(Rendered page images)
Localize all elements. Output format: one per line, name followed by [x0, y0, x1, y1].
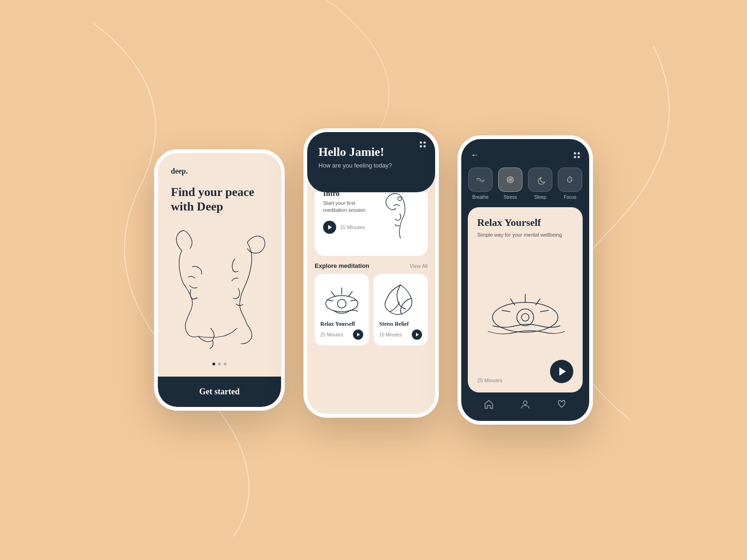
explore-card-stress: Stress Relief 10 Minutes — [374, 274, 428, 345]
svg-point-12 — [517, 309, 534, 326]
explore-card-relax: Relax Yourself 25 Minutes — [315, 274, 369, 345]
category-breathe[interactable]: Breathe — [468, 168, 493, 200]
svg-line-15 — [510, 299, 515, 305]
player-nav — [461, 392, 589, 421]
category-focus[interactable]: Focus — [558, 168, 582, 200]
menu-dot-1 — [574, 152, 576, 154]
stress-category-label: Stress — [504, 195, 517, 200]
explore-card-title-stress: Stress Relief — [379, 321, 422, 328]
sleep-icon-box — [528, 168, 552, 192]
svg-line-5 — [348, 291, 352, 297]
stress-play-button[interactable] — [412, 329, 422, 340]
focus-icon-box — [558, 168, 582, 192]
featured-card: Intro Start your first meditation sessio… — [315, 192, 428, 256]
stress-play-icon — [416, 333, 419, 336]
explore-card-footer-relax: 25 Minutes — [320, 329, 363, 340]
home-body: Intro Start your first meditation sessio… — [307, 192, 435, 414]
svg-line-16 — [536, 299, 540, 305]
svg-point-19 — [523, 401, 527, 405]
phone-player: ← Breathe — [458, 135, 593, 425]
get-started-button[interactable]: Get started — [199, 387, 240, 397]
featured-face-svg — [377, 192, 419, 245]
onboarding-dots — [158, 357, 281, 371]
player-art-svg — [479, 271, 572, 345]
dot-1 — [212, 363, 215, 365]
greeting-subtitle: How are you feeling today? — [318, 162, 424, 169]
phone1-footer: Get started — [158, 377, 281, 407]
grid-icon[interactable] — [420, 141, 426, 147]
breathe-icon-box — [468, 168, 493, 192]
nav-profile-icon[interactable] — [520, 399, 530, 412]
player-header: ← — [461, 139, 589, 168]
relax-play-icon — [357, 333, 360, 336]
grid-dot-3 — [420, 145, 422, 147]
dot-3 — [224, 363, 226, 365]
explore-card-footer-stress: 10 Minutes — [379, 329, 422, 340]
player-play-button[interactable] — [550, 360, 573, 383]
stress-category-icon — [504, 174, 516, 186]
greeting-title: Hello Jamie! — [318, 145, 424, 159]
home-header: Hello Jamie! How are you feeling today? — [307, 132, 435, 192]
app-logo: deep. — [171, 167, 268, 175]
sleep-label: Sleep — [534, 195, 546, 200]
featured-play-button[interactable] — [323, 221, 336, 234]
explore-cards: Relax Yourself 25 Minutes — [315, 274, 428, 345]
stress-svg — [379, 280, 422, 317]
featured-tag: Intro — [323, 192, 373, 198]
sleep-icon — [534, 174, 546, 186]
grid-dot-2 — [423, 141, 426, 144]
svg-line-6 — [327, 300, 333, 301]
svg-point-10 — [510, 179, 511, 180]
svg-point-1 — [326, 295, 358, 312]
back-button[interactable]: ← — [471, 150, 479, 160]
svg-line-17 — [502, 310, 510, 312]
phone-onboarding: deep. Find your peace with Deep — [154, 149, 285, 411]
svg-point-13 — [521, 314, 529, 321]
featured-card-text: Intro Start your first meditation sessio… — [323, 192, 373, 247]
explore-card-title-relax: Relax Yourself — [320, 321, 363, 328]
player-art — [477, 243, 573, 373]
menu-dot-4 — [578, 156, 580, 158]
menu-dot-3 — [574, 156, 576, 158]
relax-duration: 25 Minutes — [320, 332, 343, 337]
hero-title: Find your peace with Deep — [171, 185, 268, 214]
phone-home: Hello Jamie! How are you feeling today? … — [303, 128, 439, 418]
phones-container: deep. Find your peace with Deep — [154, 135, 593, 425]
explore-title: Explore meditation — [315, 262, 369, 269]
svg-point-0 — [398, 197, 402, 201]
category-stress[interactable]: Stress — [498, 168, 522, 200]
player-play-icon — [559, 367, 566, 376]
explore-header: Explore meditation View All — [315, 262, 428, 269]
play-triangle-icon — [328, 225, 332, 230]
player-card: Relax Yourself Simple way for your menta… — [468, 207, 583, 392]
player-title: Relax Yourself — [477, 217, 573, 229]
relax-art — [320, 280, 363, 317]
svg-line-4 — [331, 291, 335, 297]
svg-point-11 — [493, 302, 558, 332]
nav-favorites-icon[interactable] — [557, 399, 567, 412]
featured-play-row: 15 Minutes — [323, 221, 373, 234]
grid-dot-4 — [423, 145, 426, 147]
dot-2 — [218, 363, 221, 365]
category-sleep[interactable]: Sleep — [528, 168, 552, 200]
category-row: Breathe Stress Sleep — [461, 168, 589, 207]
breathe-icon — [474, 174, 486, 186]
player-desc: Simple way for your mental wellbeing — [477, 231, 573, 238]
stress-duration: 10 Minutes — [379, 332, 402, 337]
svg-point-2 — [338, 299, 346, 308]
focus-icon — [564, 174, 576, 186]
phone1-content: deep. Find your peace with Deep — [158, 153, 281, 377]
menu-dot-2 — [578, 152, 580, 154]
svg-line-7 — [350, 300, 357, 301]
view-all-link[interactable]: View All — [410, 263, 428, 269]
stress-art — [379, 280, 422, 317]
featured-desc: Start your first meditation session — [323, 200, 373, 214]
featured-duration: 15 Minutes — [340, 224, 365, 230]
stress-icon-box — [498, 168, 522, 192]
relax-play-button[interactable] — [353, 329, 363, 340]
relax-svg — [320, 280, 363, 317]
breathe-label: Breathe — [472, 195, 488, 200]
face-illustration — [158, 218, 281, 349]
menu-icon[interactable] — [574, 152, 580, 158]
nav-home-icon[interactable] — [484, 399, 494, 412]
---
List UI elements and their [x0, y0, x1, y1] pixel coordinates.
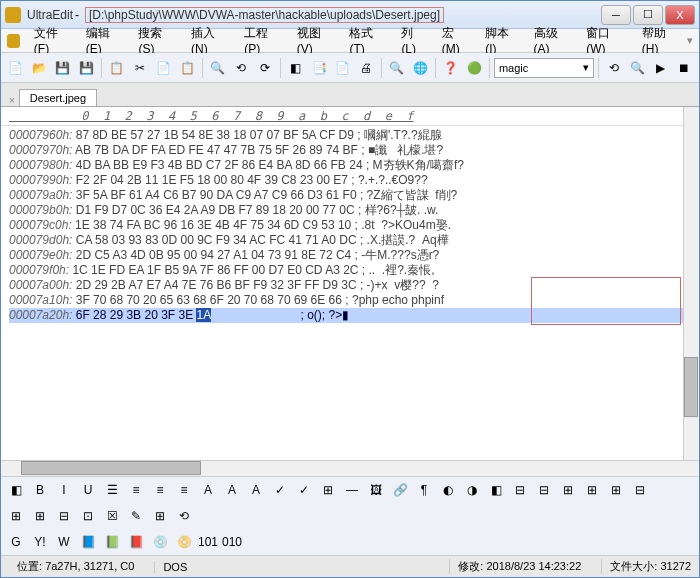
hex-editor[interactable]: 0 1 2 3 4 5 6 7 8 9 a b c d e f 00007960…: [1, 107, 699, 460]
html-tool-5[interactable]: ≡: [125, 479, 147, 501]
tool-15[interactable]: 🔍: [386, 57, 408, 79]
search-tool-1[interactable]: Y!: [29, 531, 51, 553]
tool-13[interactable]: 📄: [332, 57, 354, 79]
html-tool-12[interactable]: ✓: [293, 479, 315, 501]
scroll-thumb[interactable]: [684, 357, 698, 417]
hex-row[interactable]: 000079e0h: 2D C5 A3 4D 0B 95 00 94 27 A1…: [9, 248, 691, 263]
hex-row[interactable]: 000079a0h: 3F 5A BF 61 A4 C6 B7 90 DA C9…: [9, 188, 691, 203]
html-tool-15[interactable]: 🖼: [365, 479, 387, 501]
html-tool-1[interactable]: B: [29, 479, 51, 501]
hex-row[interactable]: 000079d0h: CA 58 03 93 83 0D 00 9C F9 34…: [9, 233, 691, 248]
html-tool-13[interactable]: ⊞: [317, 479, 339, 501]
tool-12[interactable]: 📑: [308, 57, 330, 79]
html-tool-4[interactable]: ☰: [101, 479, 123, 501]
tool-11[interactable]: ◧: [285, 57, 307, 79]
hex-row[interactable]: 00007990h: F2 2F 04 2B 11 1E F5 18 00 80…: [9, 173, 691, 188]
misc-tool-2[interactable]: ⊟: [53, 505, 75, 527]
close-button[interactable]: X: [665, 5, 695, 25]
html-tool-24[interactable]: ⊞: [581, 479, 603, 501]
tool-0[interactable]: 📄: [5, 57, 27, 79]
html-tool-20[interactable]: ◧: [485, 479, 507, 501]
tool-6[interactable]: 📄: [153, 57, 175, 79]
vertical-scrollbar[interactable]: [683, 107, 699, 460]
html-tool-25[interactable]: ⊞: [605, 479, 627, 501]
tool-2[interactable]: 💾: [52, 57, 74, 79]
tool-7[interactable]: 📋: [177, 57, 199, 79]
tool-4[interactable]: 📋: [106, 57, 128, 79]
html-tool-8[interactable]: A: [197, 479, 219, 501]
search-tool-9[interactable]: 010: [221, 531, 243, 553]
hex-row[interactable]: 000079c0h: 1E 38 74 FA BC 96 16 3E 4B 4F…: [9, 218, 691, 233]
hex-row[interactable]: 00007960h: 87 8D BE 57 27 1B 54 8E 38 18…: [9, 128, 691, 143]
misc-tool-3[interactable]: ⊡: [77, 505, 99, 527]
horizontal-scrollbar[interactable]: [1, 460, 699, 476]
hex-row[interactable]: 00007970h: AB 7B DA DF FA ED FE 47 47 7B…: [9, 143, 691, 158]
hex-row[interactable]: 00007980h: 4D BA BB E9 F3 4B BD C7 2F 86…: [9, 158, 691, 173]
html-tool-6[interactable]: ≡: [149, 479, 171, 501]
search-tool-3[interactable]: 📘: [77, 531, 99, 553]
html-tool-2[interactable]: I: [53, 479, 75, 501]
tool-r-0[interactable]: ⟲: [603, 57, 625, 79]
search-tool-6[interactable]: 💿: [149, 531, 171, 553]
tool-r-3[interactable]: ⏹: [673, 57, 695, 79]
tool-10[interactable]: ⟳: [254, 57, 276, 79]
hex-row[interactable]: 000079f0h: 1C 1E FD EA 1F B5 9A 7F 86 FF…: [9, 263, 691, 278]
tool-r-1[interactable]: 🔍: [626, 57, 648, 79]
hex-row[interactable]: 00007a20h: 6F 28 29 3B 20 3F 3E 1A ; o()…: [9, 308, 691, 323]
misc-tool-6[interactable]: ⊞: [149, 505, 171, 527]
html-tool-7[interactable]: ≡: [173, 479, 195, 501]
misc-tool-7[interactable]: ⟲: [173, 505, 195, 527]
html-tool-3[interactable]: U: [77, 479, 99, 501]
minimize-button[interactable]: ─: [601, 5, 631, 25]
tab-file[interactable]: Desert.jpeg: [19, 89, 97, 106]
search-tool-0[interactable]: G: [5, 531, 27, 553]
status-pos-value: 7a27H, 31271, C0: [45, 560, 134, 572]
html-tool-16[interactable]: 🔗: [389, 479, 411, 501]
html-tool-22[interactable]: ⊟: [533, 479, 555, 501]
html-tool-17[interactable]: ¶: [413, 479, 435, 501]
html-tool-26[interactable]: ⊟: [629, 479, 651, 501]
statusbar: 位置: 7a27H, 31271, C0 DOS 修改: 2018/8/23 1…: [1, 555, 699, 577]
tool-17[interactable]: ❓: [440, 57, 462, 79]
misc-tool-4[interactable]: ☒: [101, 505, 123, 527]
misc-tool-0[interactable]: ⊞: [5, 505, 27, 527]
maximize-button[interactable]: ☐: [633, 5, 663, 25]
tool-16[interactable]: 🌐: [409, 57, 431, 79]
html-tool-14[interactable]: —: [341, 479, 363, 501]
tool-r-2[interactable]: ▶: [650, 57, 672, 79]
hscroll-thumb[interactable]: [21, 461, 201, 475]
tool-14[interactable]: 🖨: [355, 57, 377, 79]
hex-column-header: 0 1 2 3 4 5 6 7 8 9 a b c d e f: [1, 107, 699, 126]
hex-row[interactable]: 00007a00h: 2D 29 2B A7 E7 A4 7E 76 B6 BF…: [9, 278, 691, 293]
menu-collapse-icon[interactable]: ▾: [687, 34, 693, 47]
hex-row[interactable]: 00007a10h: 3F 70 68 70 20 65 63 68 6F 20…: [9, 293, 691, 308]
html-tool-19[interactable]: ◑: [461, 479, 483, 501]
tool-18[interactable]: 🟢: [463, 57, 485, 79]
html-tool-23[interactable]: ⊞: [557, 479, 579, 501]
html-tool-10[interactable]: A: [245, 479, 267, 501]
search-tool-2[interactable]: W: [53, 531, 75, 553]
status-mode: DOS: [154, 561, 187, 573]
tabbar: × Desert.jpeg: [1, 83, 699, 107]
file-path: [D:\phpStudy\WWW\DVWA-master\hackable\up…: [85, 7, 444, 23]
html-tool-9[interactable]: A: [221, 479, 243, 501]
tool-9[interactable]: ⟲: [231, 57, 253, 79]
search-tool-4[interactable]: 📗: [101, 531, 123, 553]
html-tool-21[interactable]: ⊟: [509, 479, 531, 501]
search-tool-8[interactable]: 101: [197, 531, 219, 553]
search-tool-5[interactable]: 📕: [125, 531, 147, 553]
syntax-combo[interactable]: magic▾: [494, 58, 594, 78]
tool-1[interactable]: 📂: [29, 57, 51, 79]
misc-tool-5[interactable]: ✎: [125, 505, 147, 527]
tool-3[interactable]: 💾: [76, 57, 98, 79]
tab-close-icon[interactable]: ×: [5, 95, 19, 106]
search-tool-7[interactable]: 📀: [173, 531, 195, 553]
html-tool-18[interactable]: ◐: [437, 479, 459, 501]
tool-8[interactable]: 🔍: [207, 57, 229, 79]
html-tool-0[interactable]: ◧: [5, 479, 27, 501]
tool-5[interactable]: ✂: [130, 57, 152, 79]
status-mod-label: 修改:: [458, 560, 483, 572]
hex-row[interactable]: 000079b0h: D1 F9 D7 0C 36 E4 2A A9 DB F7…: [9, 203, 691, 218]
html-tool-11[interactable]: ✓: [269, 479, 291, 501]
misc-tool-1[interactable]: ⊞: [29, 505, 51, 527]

Task prompt ▸ Scan the records above. Return every line with "Yourself" in it.

Output of the task ▸
explore-card-relax: Relax Yourself 25 Minutes — [315, 274, 369, 345]
explore-cards: Relax Yourself 25 Minutes — [315, 274, 428, 345]
explore-card-title-relax: Relax Yourself — [320, 321, 363, 328]
player-card: Relax Yourself Simple way for your menta… — [468, 207, 583, 392]
player-title: Relax Yourself — [477, 217, 573, 229]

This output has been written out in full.